One feature I care about is context usage.

Codex writes rollout/session logs under ~/.codex/sessions or CODEX_HOME/sessions. Those logs include token_count entries. codex-ruby can read the latest snapshot and expose it after a run:

snapshot = thread.context_snapshot
snapshot.context_tokens
snapshot.model_context_window
snapshot.last_token_usage.total_tokens
snapshot.total_token_usage.total_tokens

This is separate from normal per-turn API usage. It answers a different question:

“How full is this agent thread’s context now?”

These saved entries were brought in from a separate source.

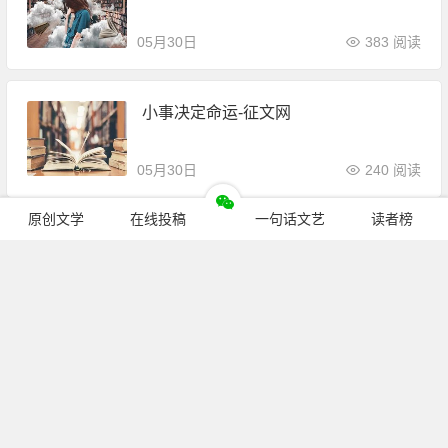
05月30日
383 阅读
小事决定命运-征文网
05月30日
240 阅读
原创文学
在线投稿
一句话文艺
读者榜
知足者常乐-征文网
05月30日
191 阅读
姑苏城外-征文网
05月30日
307 阅读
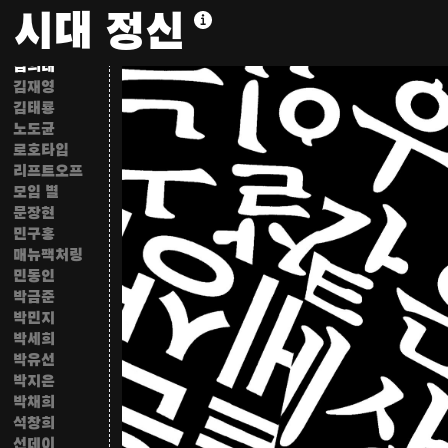
김영나
시대 정신
김영철
김은지
김의래
김재영
김태룡
노도균
로호타입
리프트오프
모임 별
문장현
민구홍
매뉴팩처링
민동인
박금준
박민지
박세희
박유선
박지은
박채희
석창희
선데이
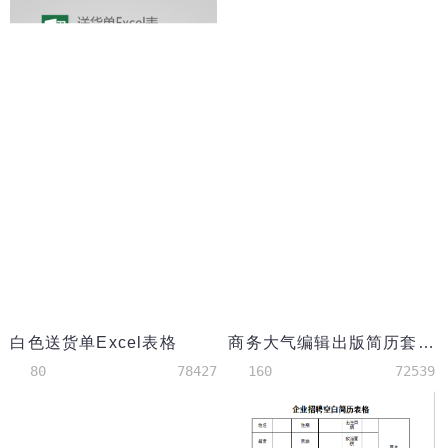
白色送货单Excel表格
商务大气编辑出版简历套装模板
80
78427
160
72539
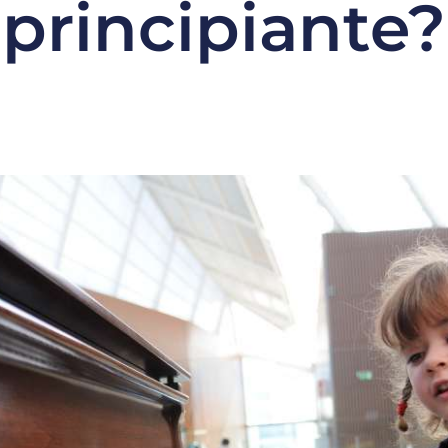
principiante?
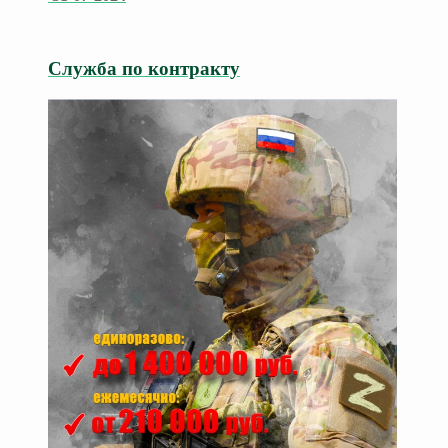
Служба по контракту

That is useful for long-running agent workflows where the next turn may fail, compress, or behave differently because the context window is getting crowded.

Design constraint: keep it boring

The gem is intentionally dependency-light. It shells out to the Codex CLI and parses JSONL with the Ruby standard library.

The public API is small:

  • CodexSDK::Client
  • CodexSDK::AgentThread
  • CodexSDK::Events::*
  • CodexSDK::Items::*

Most of the work is not glamorous. It is subprocess lifecycle management, graceful shutdown, stream parsing, option serialization, and error handling.

But that is the point. A good SDK makes the messy boundary boring.

Where this fits

I do not see codex-ruby as “another agent framework.” It is a bridge.

The Codex CLI remains the agent runtime. Ruby remains the application language. The SDK connects them cleanly enough that a Rails app, background job, or internal tool can run agent workflows without pretending a terminal session is an API.

That is the pattern I keep coming back to in my projects: use the strongest tool for the job, then build the small adapter that makes it usable from the rest of the system.